To me she simply said, “It’s so pretty.” That I got. And that also explains why I will never be an artist.

If you’d like to sign up for your own Art Journaling class, you can. Its $20 and everything you need is provided. Clearly there will be no judgments made as to your ability. There will be only be encouragement to spread your wings, to embrace the paint and glue, and to have fun. You can try like I did to claim that you are a better person for having taken the class, and that may be true. But even if you are no better for it, only messier, so what? It will give you a conversation piece to place on your coffee table and when your friends come over for dinner, they can eyeball it and say, “Oh, it’s so pretty.”

Jimmie's Art

Jimmie’s Art

Real Artist Art

Real Artist Art (or, the woman to the right of me)
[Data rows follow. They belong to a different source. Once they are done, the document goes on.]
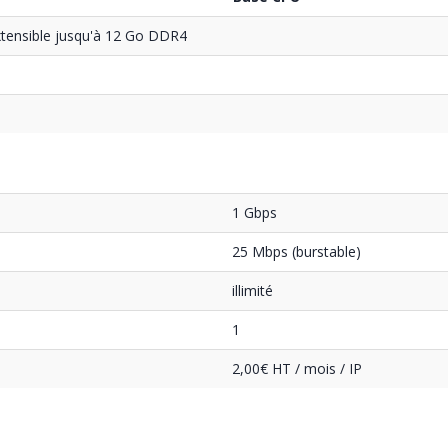
tensible jusqu'à 12 Go DDR4
1 Gbps
25 Mbps (burstable)
illimité
1
2,00€ HT / mois / IP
To sign up for the Creative Art Journaling class on July 26, email Kelly at

And check out Michelle’s work at Studio B.

2 Comments (+add yours?)

  1. Felix
    Jul 15, 2014 @ 10:44:45

    LOVE YOUR CREATIVE JOURNAL PAGE!!!!! I think it’s GREAT!!! it doesn’t appear to be forced at all, and it is more than just “Pretty!”
    JIMMIE…..”Art IS Subjective!” and the artist does own it. It’s what flows from within you. Trust me! Many times, I’ve started out painting one thing and it ended up as another. Art comes from emotion and passion, is my belief. Apples to Apples….never compare yourself to someone else, as each of you have your own experiences. Perhaps the other two artists have a more seasoned background in expressing their intent on the pages. Patience and time generally hones the creative process. Picasso didn’t become Picasso overnight. He too, had to hone his creativity. Keep it up, you will be surprised with what you accomplish. Be passionate about your creative instincts.


    • jimmiesworld
      Jul 15, 2014 @ 11:06:24

      THank you, Felix! I’m going again to take the class. I’ll learn and try new things. I may hate it but I also may love it. How will I know unless I try?